This strategy is a comprehensive trading system that combines Central Pivot Range (CPR), Exponential Moving Average (EMA), Relative Strength Index (RSI), and breakout logic. The strategy employs an ATR-based dynamic trailing stop-loss mechanism, utilizing multiple technical indicators to identify market trends and trading opportunities while implementing dynamic risk management.

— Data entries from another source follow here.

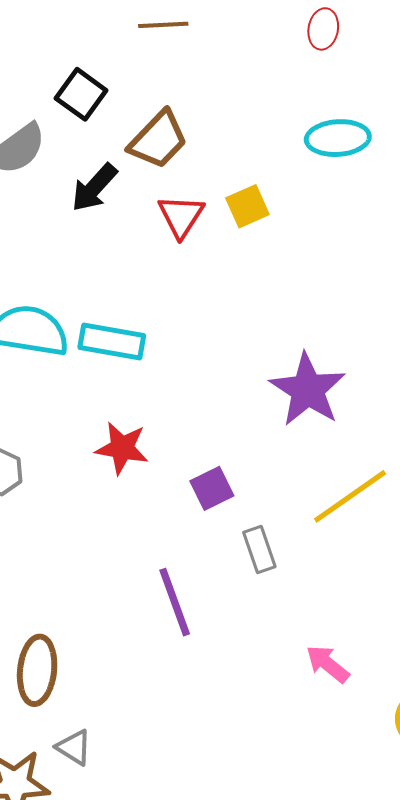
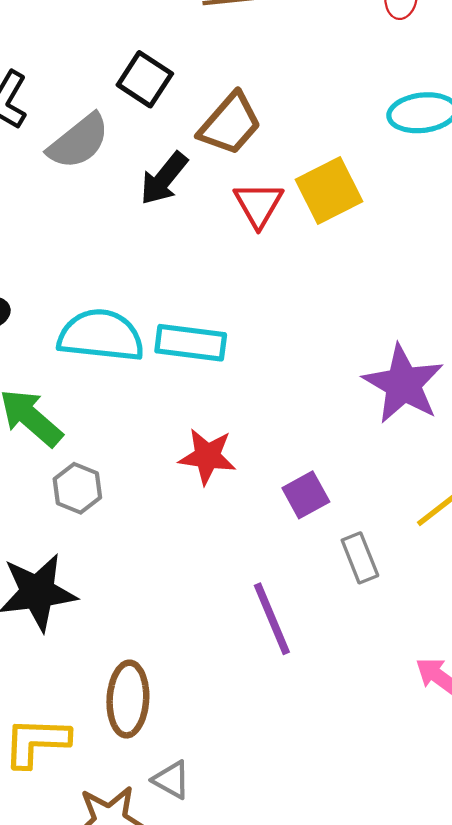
yellow square: (247, 206) -> (329, 191), size x1.4

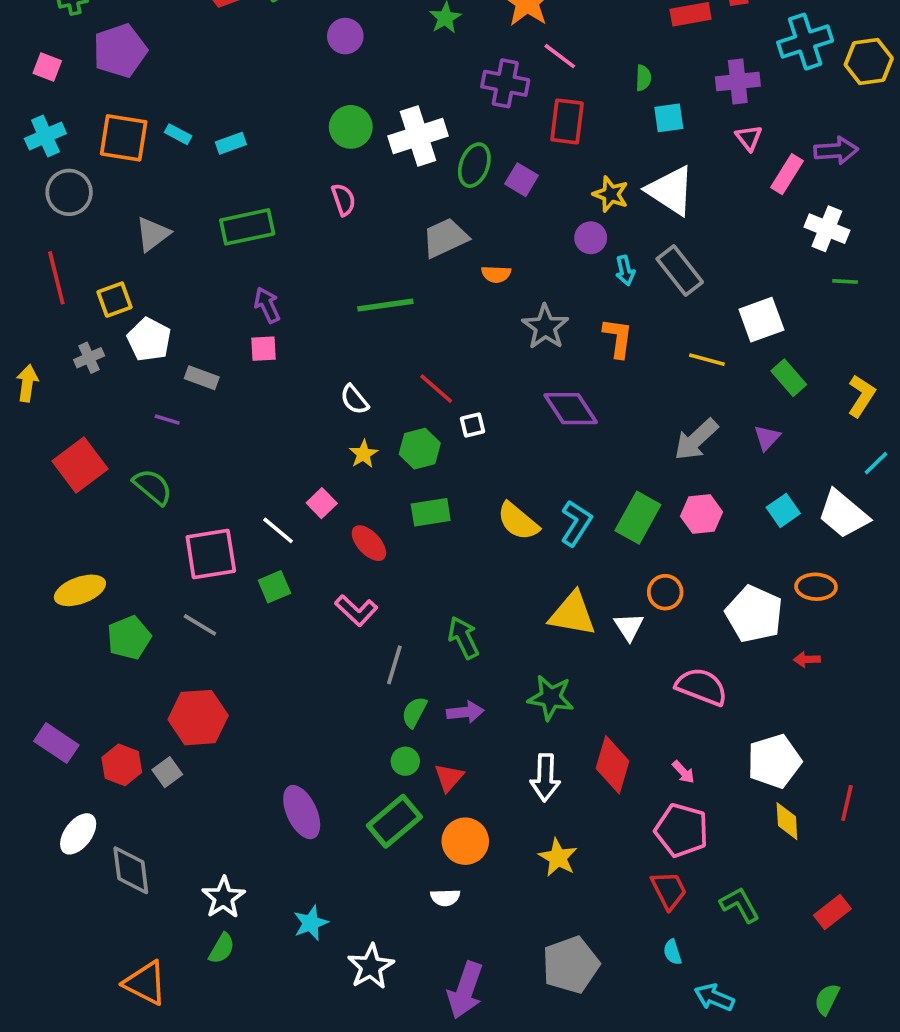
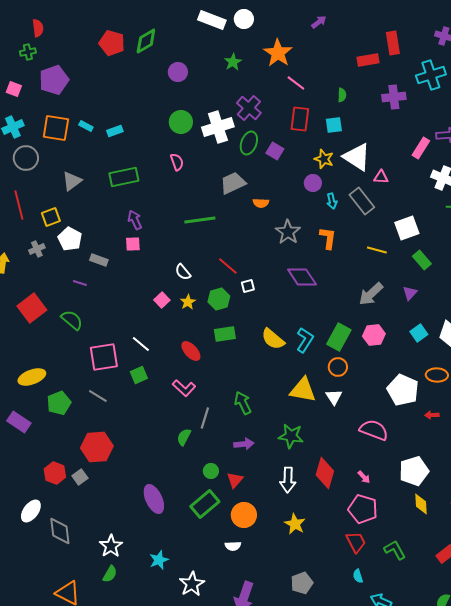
purple cross: (505, 83) -> (249, 108), moved, turned 30
cyan square: (669, 118) -> (334, 125), moved
pink triangle: (749, 138) -> (381, 177), moved, turned -49
pink square: (322, 503) -> (162, 300), moved
orange circle: (665, 592) -> (338, 367), moved
green semicircle: (414, 712) -> (184, 437), moved
purple rectangle: (56, 743) -> (19, 422), moved
gray pentagon: (571, 965) -> (302, 583), size x0.7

It is suitable for intraday and medium-term trading, offering strong adaptability and risk control capabilities.

Strategy Principles

The strategy is based on several core components:

  1. CPR indicator for determining key support and resistance levels, calculating daily pivot points, top and bottom levels.
  2. Dual EMA system (9-day and 21-day) for trend direction identification through crossovers.
  3. RSI indicator (14-day) for confirming overbought/oversold conditions and signal filtering.
  4. Breakout logic incorporating price breaks of pivot points for signal confirmation.
  5. ATR indicator for dynamic trailing stop-loss, adaptively adjusting stop distances based on market volatility.

Strategy Advantages

  1. Integration of multiple technical indicators enhances signal reliability.
  2. Dynamic trailing stop-loss mechanism effectively locks in profits and controls risk.
  3. CPR indicator provides important price reference points for accurate market structure positioning.
  4. Strategy demonstrates good adaptability with adjustable parameters for different market conditions.
  5. RSI filter and breakout confirmation strengthen trading signal quality.

Strategy Risks

  1. Multiple indicators may generate lagging and false signals in choppy markets.
  2. Trailing stops might be triggered prematurely during high volatility periods.
  3. Parameter optimization requires consideration of market characteristics; improper settings may affect strategy performance.
  4. Signal conflicts may impact decision accuracy.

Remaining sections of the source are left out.